UPMC announces start of construction for $400M vision and rehabilitation facility
UPMC broke ground Thursday on its new $400 million vision and rehabilitation facility at Mercy Hospital.
UPMC officials and doctors and local dignitaries gathered at Mercy in Pittsburgh’s Uptown neighborhood to celebrate the nine-story tower with views of the city skyline and Monongahela River. The project scheduled for completion in 2022 is part of a systemwide expansion that UPMC announced in 2017.
“This new building will change the way vision and rehabilitation care is provided in the region, incorporating clinical and research excellence in an uncommon way,” said Michael A. Grace, president of UPMC Mercy. “UPMC Mercy is the last Catholic hospital in the region. The work that we do every day would not be possible without the support of our sponsoring partner the Diocese of Pittsburgh.”
The facility along Locust Street between Marion and Van Braam Streets will be headed by headed by a world-renowned ophthalmologist, Dr. José-Alain Sahel. Surgical and clinical facilities will be on the first four floors with space for clinical and academic research on the top five floors.
It will include a full-sized model of an apartment and street lab where patients participate in simulations teaching them critical life skills. It will also include an optical shop, pharmacy, therapy stations and a rehabilitation gym.
A pedestrian bridge will connect the building to Mercy Hospital.
Dr. Gwendolyn A. Sowa, director of UPMC’s Rehabilitation Institute, said the hospital would treat all kinds of disabilities, including patients with visual, mobility and cognitive impairments.

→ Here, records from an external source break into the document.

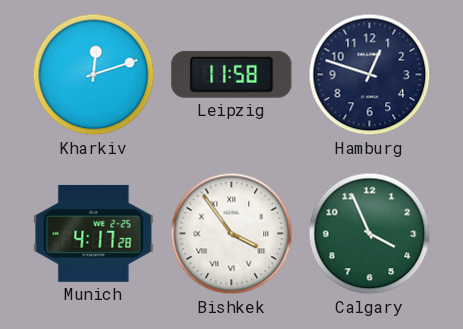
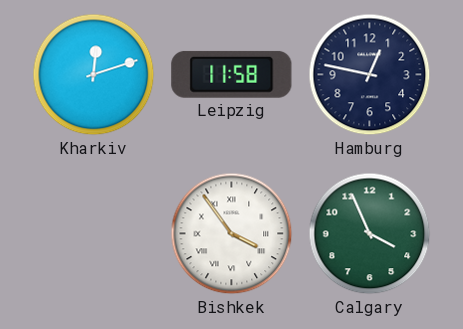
Hamburg: 12:48 -> 12:47
Munich: 4:17 -> none
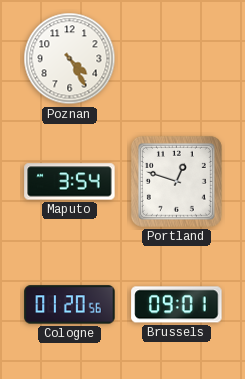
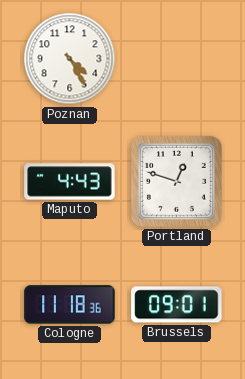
Maputo: 3:54 -> 4:43
Cologne: 01:20 -> 11:18
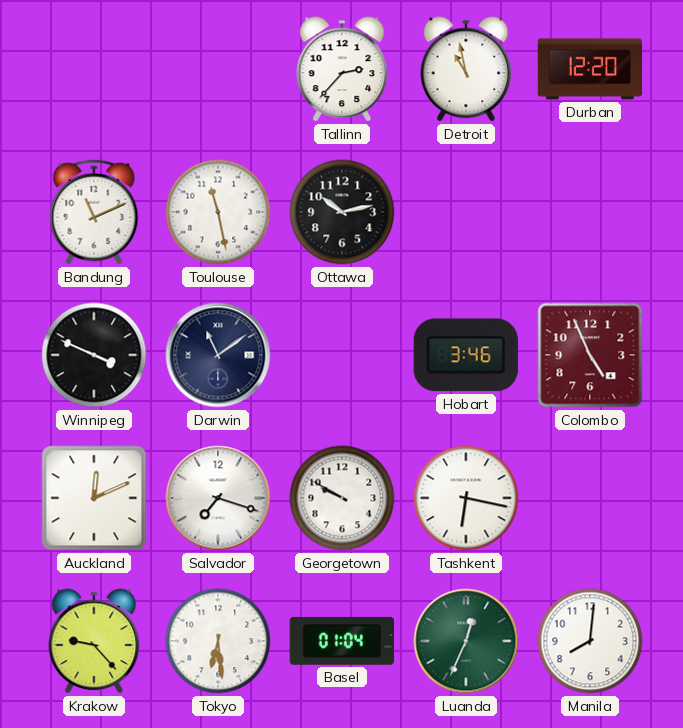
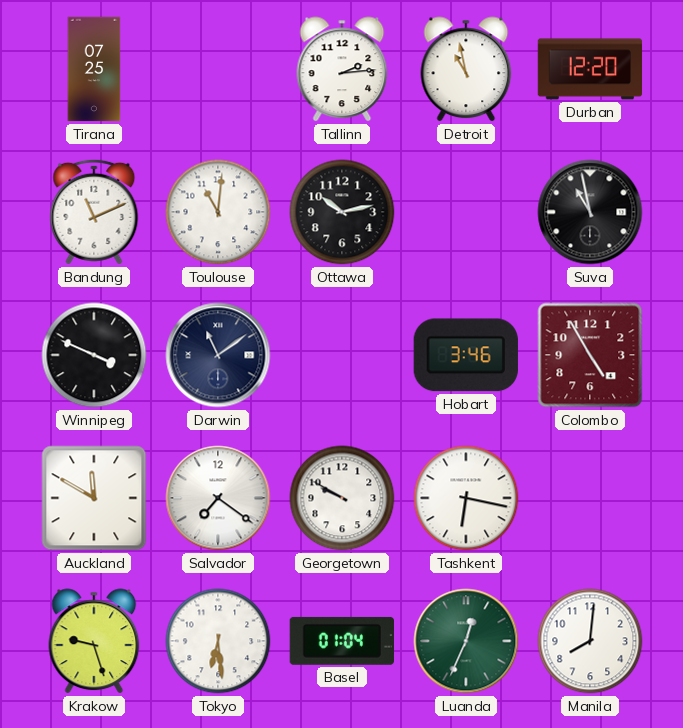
Tirana: none -> 07:25
Tallinn: 2:37 -> 2:14
Toulouse: 11:28 -> 11:01
Suva: none -> 10:58
Colombo: 4:56 -> 4:55
Auckland: 12:11 -> 11:50
Salvador: 7:18 -> 7:21
Krakow: 9:23 -> 9:27
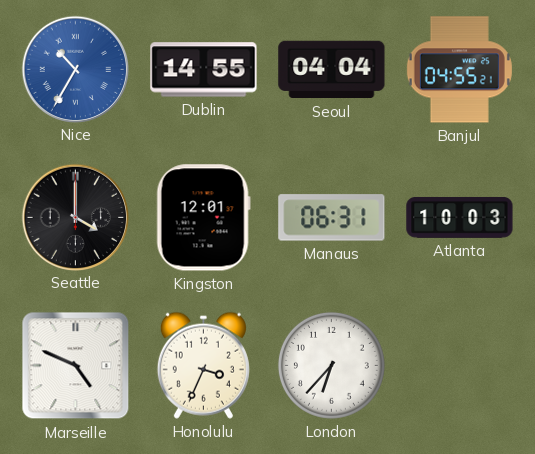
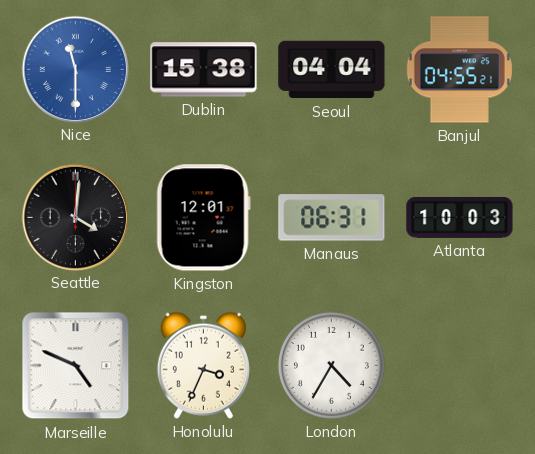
Nice: 10:35 -> 11:30
Dublin: 14:55 -> 15:38
Seattle: 4:00 -> 4:01
London: 6:37 -> 4:35
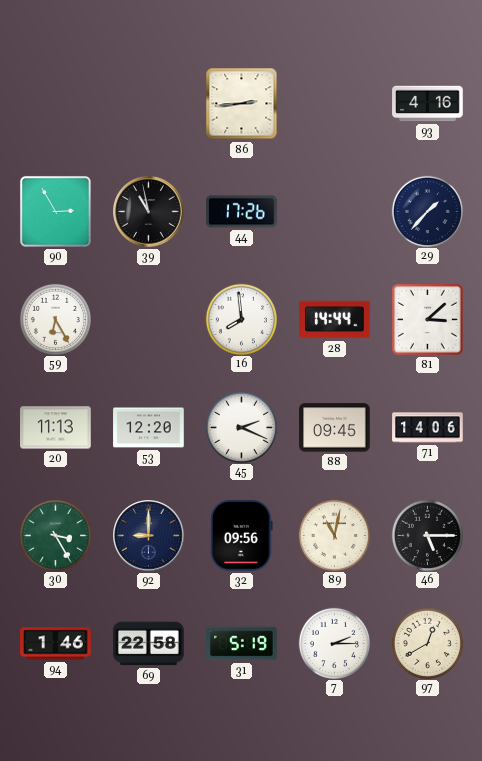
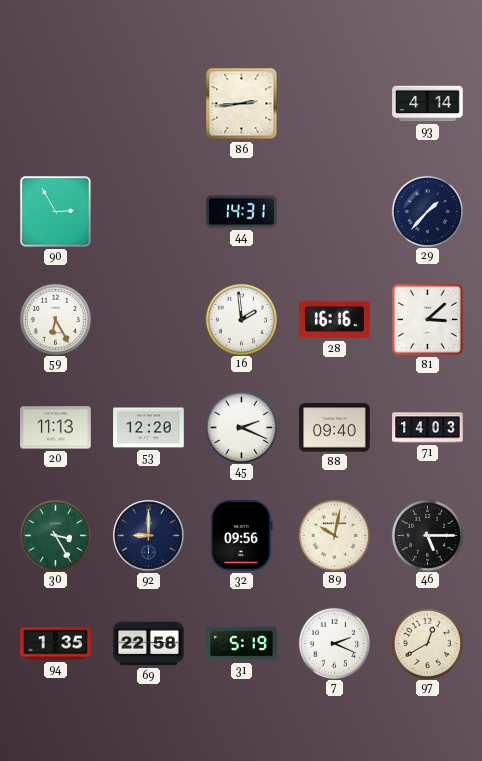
93: 4:16 -> 4:14
39: 10:58 -> none
44: 17:26 -> 14:31
16: 7:59 -> 1:59
28: 14:44 -> 16:16
88: 09:45 -> 09:40
71: 14:06 -> 14:03
89: 11:02 -> 10:02
94: 1:46 -> 1:35
7: 2:15 -> 2:19
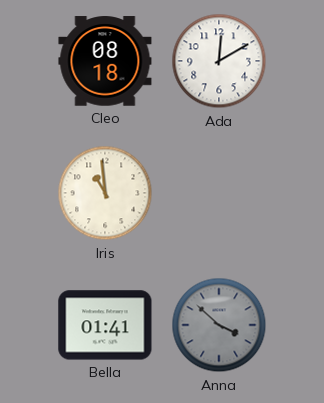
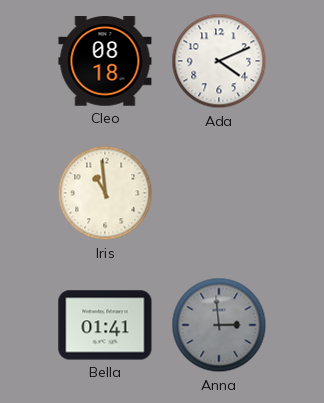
Ada: 12:10 -> 4:11
Anna: 3:52 -> 2:59
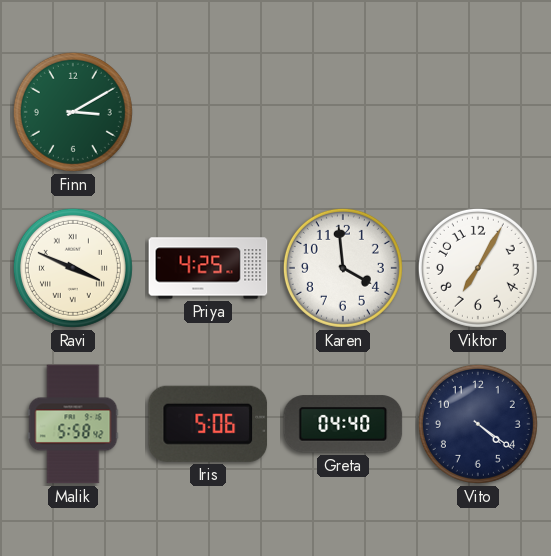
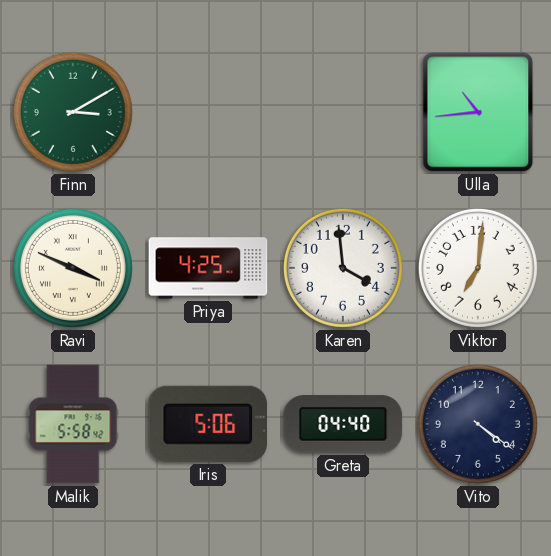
Ulla: none -> 10:44
Viktor: 7:05 -> 7:01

“The new tower will be accessible to everyone and also have a very strong research infrastructure with innovations and new ways of taking care of patients,” Sowa said.

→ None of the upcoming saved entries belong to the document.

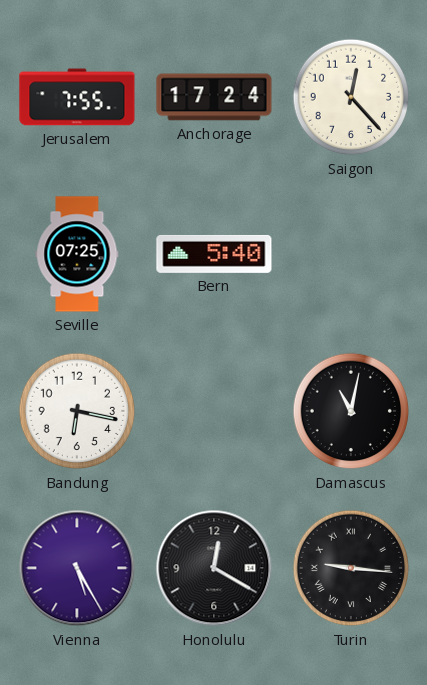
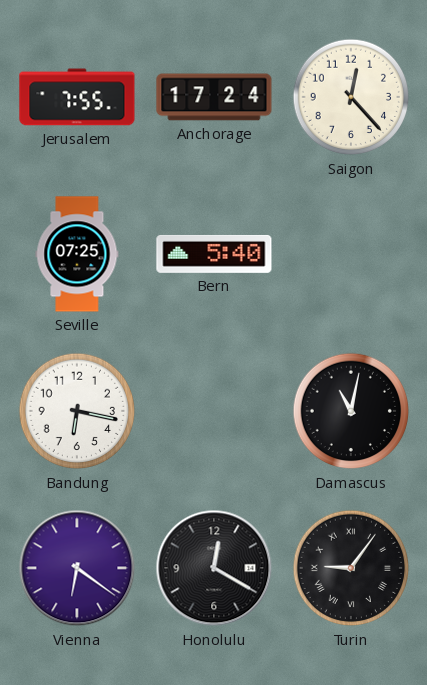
Vienna: 5:25 -> 6:21
Turin: 9:16 -> 9:06
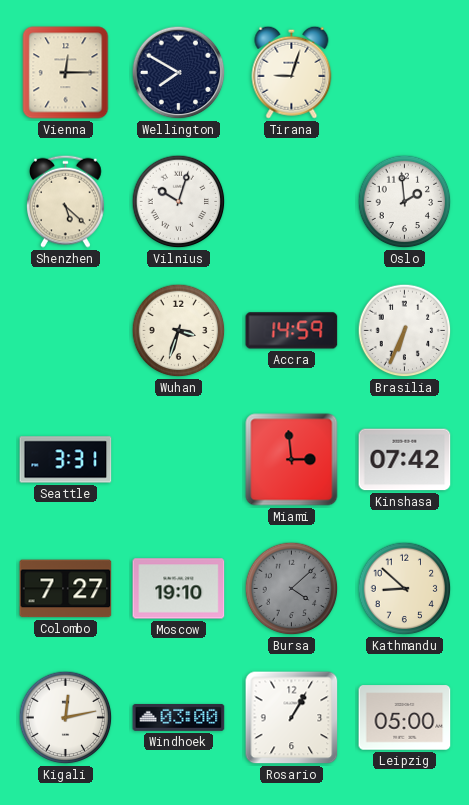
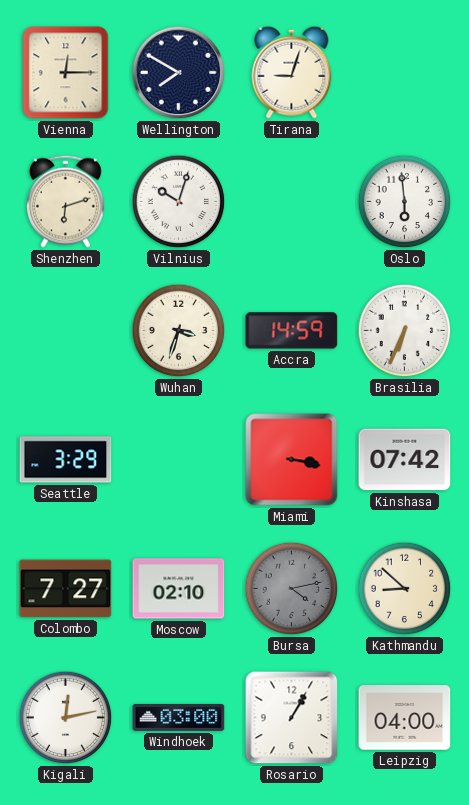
Shenzhen: 5:22 -> 6:12
Oslo: 1:59 -> 5:59
Seattle: 3:31 -> 3:29
Miami: 2:59 -> 3:17
Moscow: 19:10 -> 02:10
Bursa: 4:08 -> 4:13
Leipzig: 05:00 -> 04:00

UPMC President and CEO Jeffrey A. Romoff said the health giant would preserve Mercy Hospital and help it thrive well into the future. Romoff noted that Mercy was on the verge of closing when UPMC absorbed it into its system about 10 years ago.
“Vision and rehabilitation have been somewhat of a periphery of modern medicine,” Romoff said. “What used to be the last act of the medical system — the restoration of vision, the restoration of mobility or activities — is now going to become the first act. Medicine has radically changed. We are now in the world of taking care of our seniors, me included.”
Bishop David Zubik of the Catholic Diocese of Pittsburgh said the new hospital would offer innovation and healing to anyone in need.
“I think this project certainly secures the presence of Mercy well into the future, and I think it’s really important for our region and us as a church to have our presence in the medical field,” he said.